Sounds a lot like the Sleeping barber problem. I believe the standard solution to that is to use semaphores

C# threading pattern that will let me flush

I have a class that implements the Begin/End Invocation pattern where I initially used ThreadPool.QueueUserWorkItem() to thread my work. The work done on the thread doesn't loop but does takes a bit of time to process so the work itself is not easily stopped.
I now have the side effect where someone using my class is calling the Begin (with callback) a ton of times to do a lot of processing so ThreadPool.QueueUserWorkItem is creating a ton of threads to do the processing. That in itself isn't bad but there are instances where they want to abandon the processing and start a new process but they are forced to wait for their first request to finish.
Since ThreadPool.QueueUseWorkItem() doesn't allow me to cancel the threads I am trying to come up with a better way to queue up the work and maybe use an explicit FlushQueue() method in my class to allow the caller to abandon work in my queue.
Anyone have any suggestion on a threading pattern that fits my needs?
Edit: I'm currently targeting the 2.0 framework.
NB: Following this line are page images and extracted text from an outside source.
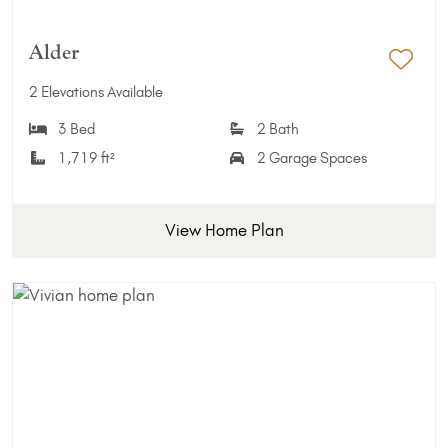
Alder
Add 
2 Elevations Available
3 Bed
2 Bath
1,719 ft²
2 Garage Spaces
View Home Plan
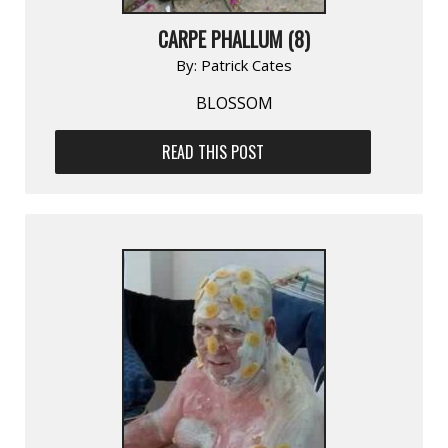
CARPE PHALLUM (8)
By:
Patrick Cates
BLOSSOM
READ THIS POST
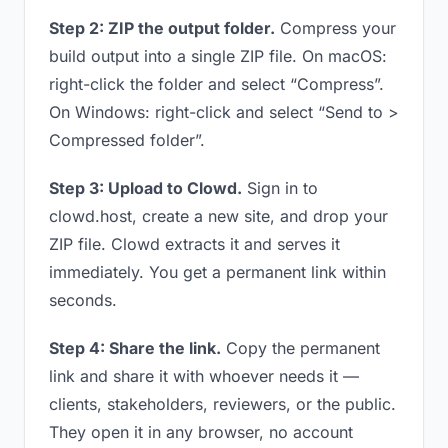
Step 2: ZIP the output folder.
Compress your
build output into a single ZIP file. On macOS:
right-click the folder and select “Compress”.
On Windows: right-click and select “Send to >
Compressed folder”.
Step 3: Upload to Clowd.
Sign in to
clowd.host, create a new site, and drop your
ZIP file. Clowd extracts it and serves it
immediately. You get a permanent link within
seconds.
Step 4: Share the link.
Copy the permanent
link and share it with whoever needs it —
clients, stakeholders, reviewers, or the public.
They open it in any browser, no account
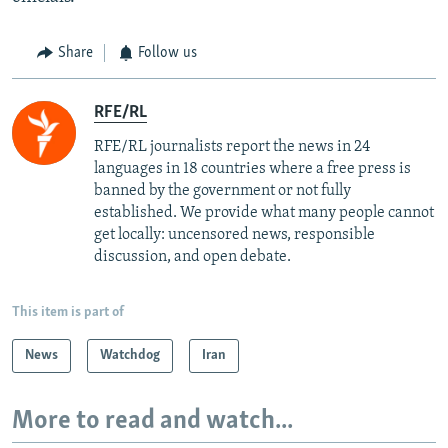
Share
Follow us
RFE/RL
RFE/RL journalists report the news in 24
languages in 18 countries where a free press is
banned by the government or not fully
established. We provide what many people cannot
get locally: uncensored news, responsible
discussion, and open debate.
This item is part of
News
Watchdog
Iran
More to read and watch...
I'm currently thinking that a Consumer/Producer queue might work. Does anyone have thoughts on the idea of flushing the queue?
Edit 2 Problem Clarification:
Since I'm using the Begin/End pattern in my class every time the caller uses the Begin with callback I create a whole new thread on the thread pool. This call does a very small amount of processing and is not where I want to cancel. It's the uncompleted jobs in the queue I wish to stop.
The fact that the ThreadPool will create 250 threads per processor by default means if you ask the ThreadPool to queue a large amount of items with QueueUserWorkItem() you end up creating a huge amount of concurrent threads that you have no way of stopping.
The caller is able to push the CPU to 100% with not only the work but the creation of the work because of the way I queued the threads.
I was thinking by using the Producer/Consumer pattern I could queue these threads into my own queue that would allow me to moderate how many threads I create to avoid the CPU spike creating all the concurrent threads. And that I might be able to allow the caller of my class to flush all the jobs in the queue when they are abandoning the requests.
I am currently trying to implement this myself but figured SO was a good place to have someone say look at this code or you won't be able to flush because of this or flushing isn't the right term you mean this.

EDIT My answer does not apply since OP is using 2.0. Leaving up and switching to CW for anyone who reads this question and using 4.0
If you are using C# 4.0, or can take a depedency on one of the earlier version of the parallel frameworks, you can use their built-in cancellation support. It's not as easy as cancelling a thread but the framework is much more reliable (cancelling a thread is very attractive but also very dangerous).
Reed did an excellent article on this you should take a look at
http://reedcopsey.com/2010/02/17/parallelism-in-net-part-10-cancellation-in-plinq-and-the-parallel-class/

A method I've used in the past, though it's certainly not a best practice is to dedicate a class instance to each thread, and have an abort flag on the class. Then create a ThrowIfAborting method on the class that is called periodically from the thread (particularly if the thread's running a loop, just call it every iteration). If the flag has been set, ThrowIfAborting will simply throw an exception, which is caught in the main method for the thread. Just make sure to clean up your resources as you're aborting.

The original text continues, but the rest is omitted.